- **Records shown**
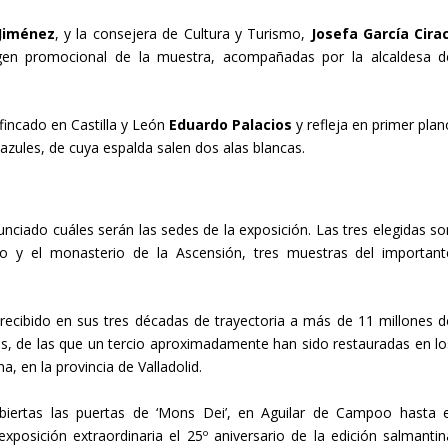
Jiménez
, y la consejera de Cultura y Turismo,
Josefa García Cira
agen promocional de la muestra, acompañadas por la alcaldesa d
afincado en Castilla y León
Eduardo Palacios
y refleja en primer plan
 azules, de cuya espalda salen dos alas blancas.
unciado cuáles serán las sedes de la exposición. Las tres elegidas so
ro y el monasterio de la Ascensión, tres muestras del important
recibido en sus tres décadas de trayectoria a más de 11 millones d
as, de las que un tercio aproximadamente han sido restauradas en lo
, en la provincia de Valladolid.
iertas las puertas de ‘Mons Dei’, en Aguilar de Campoo hasta e
sición extraordinaria el 25º aniversario de la edición salmantin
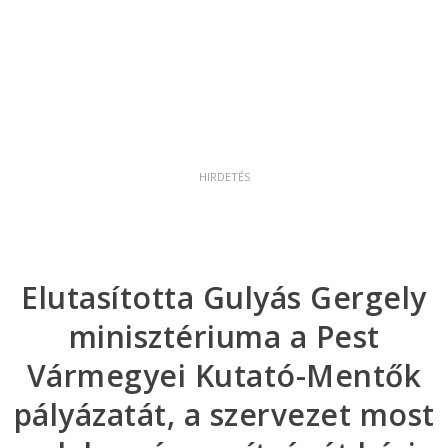
Elutasította Gulyás Gergely
minisztériuma a Pest
Vármegyei Kutató-Mentők
pályázatát, a szervezet most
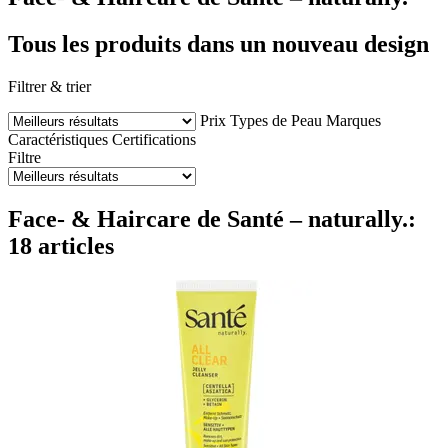
Tous les produits dans un nouveau design
Filtrer & trier
Prix
Types de Peau
Marques
Caractéristiques
Certifications
Filtre
Face- & Haircare de Santé – naturally.:
18 articles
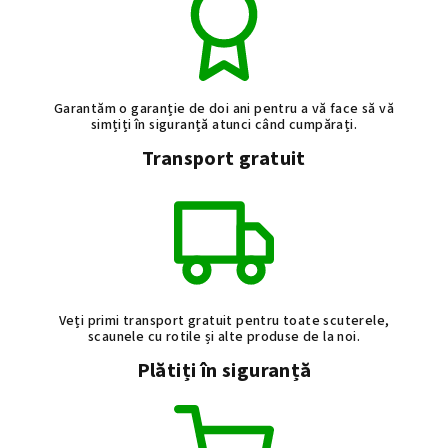
l
u
l
l
i
Garantăm o garanție de doi ani pentru a vă face să vă
s
simțiți în siguranță atunci când cumpărați.
t
Transport gratuit
ă
r
i
l
o
r
Veți primi transport gratuit pentru toate scuterele,
scaunele cu rotile și alte produse de la noi.
Plătiți în siguranță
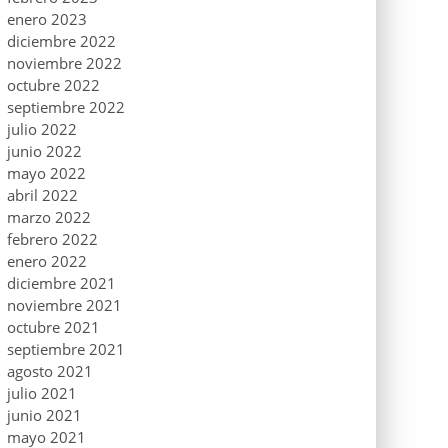
enero 2023
diciembre 2022
noviembre 2022
octubre 2022
septiembre 2022
julio 2022
junio 2022
mayo 2022
abril 2022
marzo 2022
febrero 2022
enero 2022
diciembre 2021
noviembre 2021
octubre 2021
septiembre 2021
agosto 2021
julio 2021
junio 2021
mayo 2021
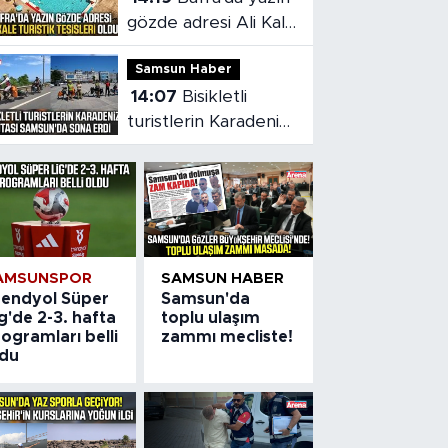
gözde adresi Ali Kale
Turistik Tesisleri
Samsun Haber
14:07
Bisikletli
turistlerin Karadeniz
rotası Samsun'da
sona erdi
AMSUNSPOR
SAMSUN HABER
rendyol Süper
Samsun'da
g'de 2-3. hafta
toplu ulaşım
ogramları belli
zammı mecliste!
ldu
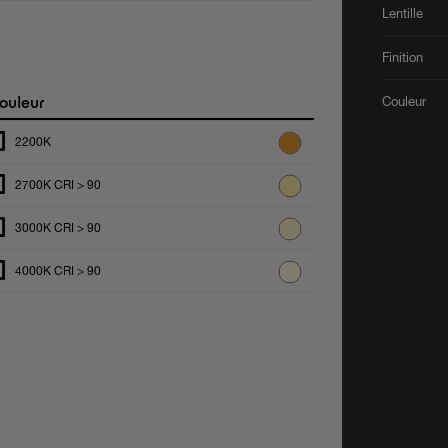
Lentille
Finition
ouleur
Couleur
2200K
2700K CRI > 90
3000K CRI > 90
4000K CRI > 90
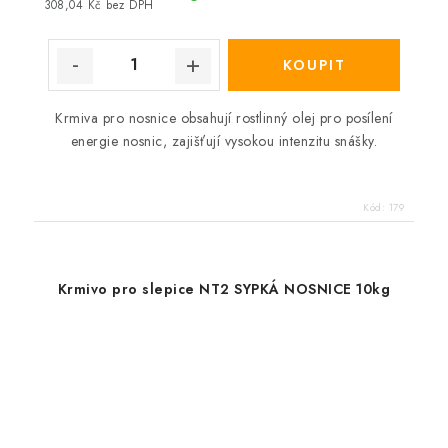
308,04 Kč bez DPH
Krmiva pro nosnice obsahují rostlinný olej pro posílení
energie nosnic, zajišťují vysokou intenzitu snášky.
Kód:
179
Krmivo pro slepice NT2 SYPKÁ NOSNICE 10kg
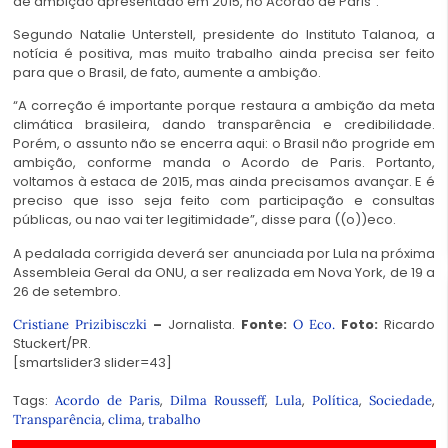
de ambição apresentado em 2015, no Acordo de Paris”.
Segundo Natalie Unterstell, presidente do Instituto Talanoa, a
notícia é positiva, mas muito trabalho ainda precisa ser feito
para que o Brasil, de fato, aumente a ambição.
“A correção é importante porque restaura a ambição da meta
climática brasileira, dando transparência e credibilidade.
Porém, o assunto não se encerra aqui: o Brasil não progride em
ambição, conforme manda o Acordo de Paris. Portanto,
voltamos à estaca de 2015, mas ainda precisamos avançar. E é
preciso que isso seja feito com participação e consultas
públicas, ou nao vai ter legitimidade”, disse para ((o))eco.
A pedalada corrigida deverá ser anunciada por Lula na próxima
Assembleia Geral da ONU, a ser realizada em Nova York, de 19 a
26 de setembro.
–
Jornalista.
Fonte:
Foto:
Ricardo
Cristiane Prizibisczki
O Eco.
Stuckert/PR.
[smartslider3 slider=43]
Tags:
,
,
,
,
,
Acordo de Paris
Dilma Rousseff
Lula
Política
Sociedade
,
,
Transparência
clima
trabalho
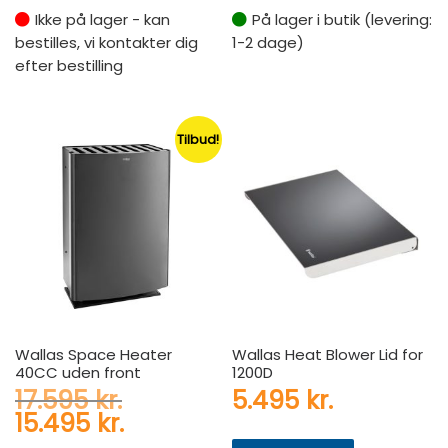
Ikke på lager - kan
På lager i butik (levering:
bestilles, vi kontakter dig
1-2 dage)
efter bestilling
Tilbud!
Wallas Space Heater
Wallas Heat Blower Lid for
40CC uden front
1200D
Den oprindelige pris var: 17
17.595
kr.
5.495
kr.
Den aktuelle pris er: 15.495 
15.495
kr.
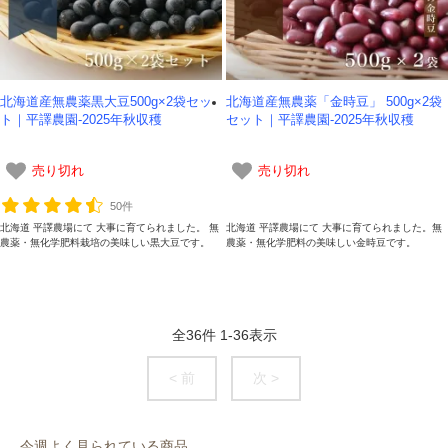
北海道産無農薬黒大豆500g×2袋セッ
北海道産無農薬「金時豆」 500g×2袋
ト｜平譯農園-2025年秋収穫
セット｜平譯農園-2025年秋収穫
売り切れ
売り切れ
50件
北海道 平譯農場にて 大事に育てられました。 無
北海道 平譯農場にて 大事に育てられました。無
農薬・無化学肥料栽培の美味しい黒大豆です。
農薬・無化学肥料の美味しい金時豆です。
全
36
件
1
-
36
表示
< 前
次 >
今週よく見られている商品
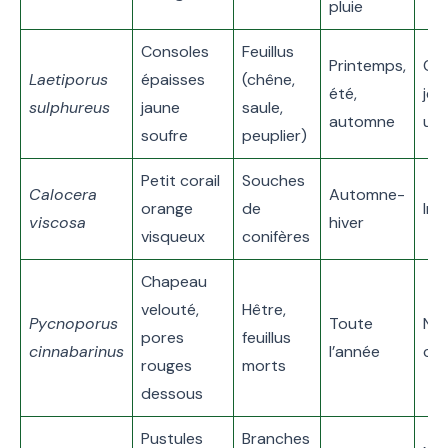
pluie
Consoles
Feuillus
Printemps,
Com
Laetiporus
épaisses
(chêne,
été,
jeu
sulphureus
jaune
saule,
automne
un
soufre
peuplier)
Petit corail
Souches
Calocera
Automne-
orange
de
Im
viscosa
hiver
visqueux
conifères
Chapeau
velouté,
Hêtre,
Pycnoporus
Toute
No
pores
feuillus
cinnabarinus
l’année
com
rouges
morts
dessous
Pustules
Branches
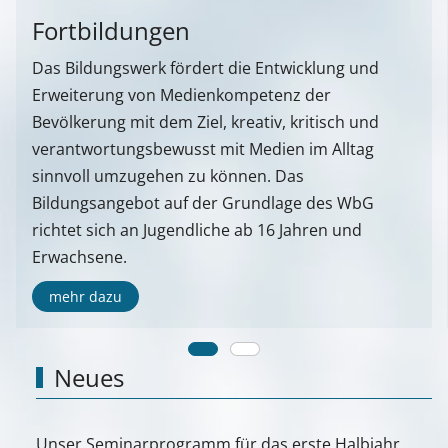
Fortbildungen
Das Bildungswerk fördert die Entwicklung und
Erweiterung von Medienkompetenz der
Bevölkerung mit dem Ziel, kreativ, kritisch und
verantwortungsbewusst mit Medien im Alltag
sinnvoll umzugehen zu können. Das
Bildungsangebot auf der Grundlage des WbG
richtet sich an Jugendliche ab 16 Jahren und
Erwachsene.
mehr dazu
Neues
Unser Seminarprogramm für das erste Halbjahr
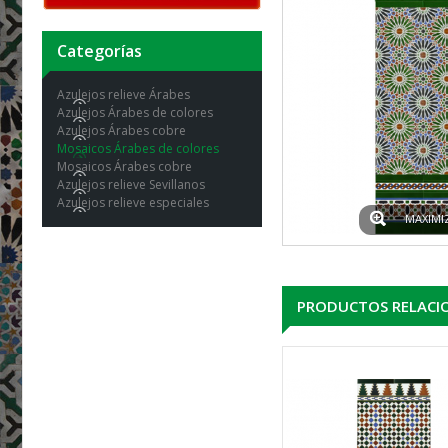
Categorías
Azulejos relieve Árabes
Azulejos Árabes de colores
Azulejos Árabes cobre
Mosaicos Árabes de colores
Mosaicos Árabes cobre
Azulejos relieve Sevillanos
Azulejos relieve especiales
MAXIMI
PRODUCTOS RELACI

- **Exercise directions**
With all pictures left out, please transcribe exactly the lines from the start of the material through the line with "provincia de Valladolid.".

- **Reply**
Jiménez
, y la consejera de Cultura y Turismo,
Josefa García Cira
agen promocional de la muestra, acompañadas por la alcaldesa d
afincado en Castilla y León
Eduardo Palacios
y refleja en primer plan
 azules, de cuya espalda salen dos alas blancas.
unciado cuáles serán las sedes de la exposición. Las tres elegidas so
ro y el monasterio de la Ascensión, tres muestras del important
recibido en sus tres décadas de trayectoria a más de 11 millones d
as, de las que un tercio aproximadamente han sido restauradas en lo
, en la provincia de Valladolid.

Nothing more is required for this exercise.